Getting a new phone is exciting — right up until you realize all your two-factor codes live on the old one. Google Authenticator codes don't automatically follow you to a new device unless you move them. Here's how to do it without locking yourself out.

Option 1: Use the built-in export (old phone available)

If you still have your old phone, the export feature is the cleanest method:

  1. On the old phone, open Google Authenticator.
  2. Tap the menu and choose Transfer accounts → Export accounts.
  3. Select which accounts to move and tap Next — the app shows one or more QR codes.
  4. On the new phone, install Google Authenticator, tap Transfer accounts → Import accounts → Scan QR code, and scan.

Your codes are now on the new phone. Verify a couple of them generate correctly before wiping the old device.

Option 2: Cloud sync (Google account)

Newer versions of Google Authenticator can sync your codes to your Google account. If you enabled this, signing into the same Google account on the new phone restores your codes automatically. Check by signing in and confirming your accounts appear.

This is convenient, but it means your 2FA seeds are tied to your Google account — so that account must itself be very well protected with a strong password and its own strong second factor.

Option 3: Old phone lost or wiped

This is the painful case, and it's why preparation matters. If you can't access the old phone and didn't have cloud sync on, you'll need to recover each account individually:

  • Use the backup/recovery codes you saved when setting up 2FA — see what a recovery code is.
  • Use a secondary login method (a backup email or phone) where offered.
  • Contact each service's account recovery process as a last resort.

The lesson: prepare before you switch

The smoothest transfers are the ones you set up for in advance:

  1. Save recovery codes for every account when you enable 2FA, and store them somewhere safe.
  2. Transfer before you wipe — never factory-reset the old phone until the new one is confirmed working.
  3. Keep a backup second factor, like a hardware security key or codes saved in your password manager.

Where Passlock fits

Passlock keeps your passwords in the native macOS Keychain, and it's the right home for the recovery codes that save you when a phone transfer goes wrong. Storing each account's recovery codes alongside its password means a lost or dead phone is a minor annoyance, not a lockout. Strong passwords, a reliable second factor, and saved recovery codes are the three-part safety net for any device switch.

Frequently asked questions

How do I move Google Authenticator to a new phone?

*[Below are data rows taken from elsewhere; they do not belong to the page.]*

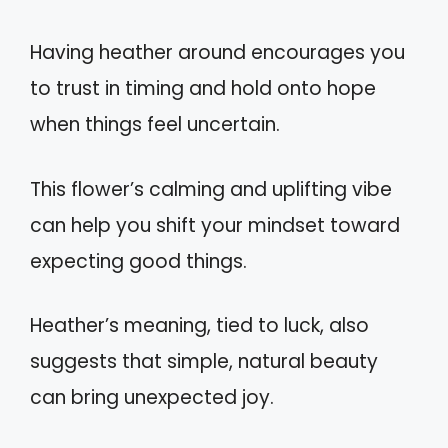
Having heather around encourages you
to trust in timing and hold onto hope
when things feel uncertain.
This flower’s calming and uplifting vibe
can help you shift your mindset toward
expecting good things.
Heather’s meaning, tied to luck, also
suggests that simple, natural beauty
can bring unexpected joy.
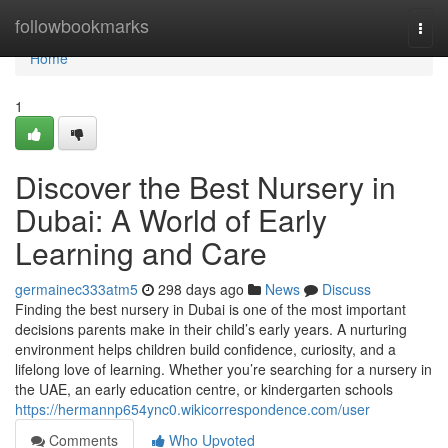
Home
followbookmarks
Togg
navi
Home
1
Discover the Best Nursery in
Dubai: A World of Early
Learning and Care
germainec333atm5
298 days ago
News
Discuss
Finding the best nursery in Dubai is one of the most important
decisions parents make in their child’s early years. A nurturing
environment helps children build confidence, curiosity, and a
lifelong love of learning. Whether you’re searching for a nursery in
the UAE, an early education centre, or kindergarten schools
https://hermannp654ync0.wikicorrespondence.com/user
Comments
Who Upvoted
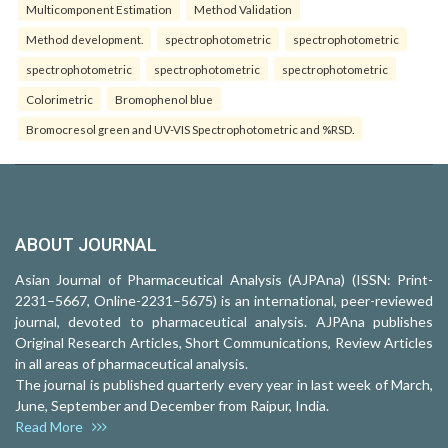
Multicomponent Estimation
Method Validation
Method development.
spectrophotometric
spectrophotometric
spectrophotometric
spectrophotometric
spectrophotometric
Colorimetric
Bromophenol blue
Bromocresol green and UV-VIS Spectrophotometric and %RSD.
ABOUT JOURNAL
Asian Journal of Pharmaceutical Analysis (AJPAna) (ISSN: Print-
2231–5667, Online-2231–5675) is an international, peer-reviewed
journal, devoted to pharmaceutical analysis. AJPAna publishes
Original Research Articles, Short Communications, Review Articles
in all areas of pharmaceutical analysis.
The journal is published quarterly every year in last week of March,
June, September and December from Raipur, India.
Read More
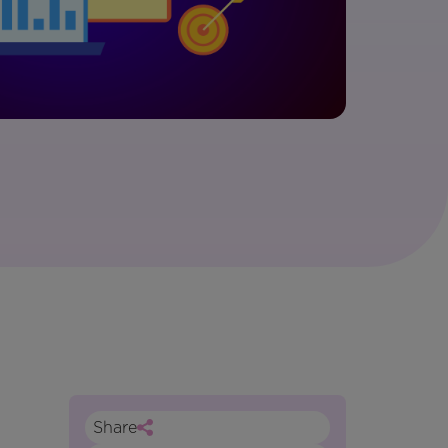
Share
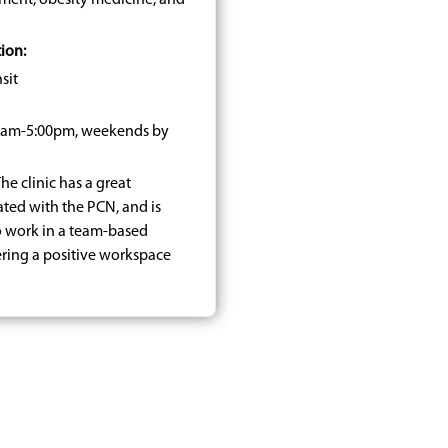
ment, obesity medicine, and
ion:
sit
30am-5:00pm, weekends by
he clinic has a great
ated with the PCN, and is
o work in a team-based
ering a positive workspace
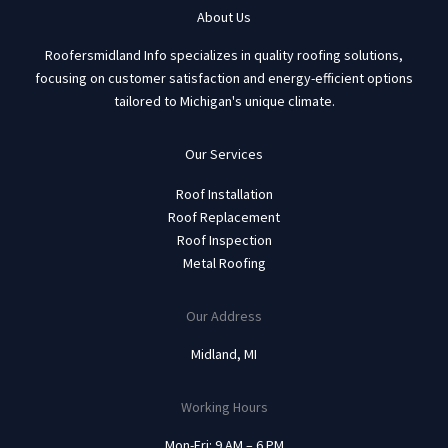
About Us
Roofersmidland Info specializes in quality roofing solutions,
focusing on customer satisfaction and energy-efficient options
tailored to Michigan's unique climate.
Our Services
Roof Installation
Roof Replacement
Roof Inspection
Metal Roofing
Our Address
Midland, MI
Working Hours
Mon-Fri: 9 AM – 6 PM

On the old phone, open Authenticator and choose Transfer accounts → Export accounts to get a QR code, then scan it from the new phone via Import accounts. Alternatively, enable Google account cloud sync and sign in on the new device.

What if I lost the phone with Google Authenticator?

Use the backup recovery codes you saved when setting up 2FA, or each service's account recovery process. This is why saving recovery codes and keeping a backup second factor is essential before you lose access.

Does Google Authenticator transfer automatically?

Only if you've enabled cloud sync to your Google account. Otherwise codes stay on the original device and must be exported via QR code before you wipe or replace the phone.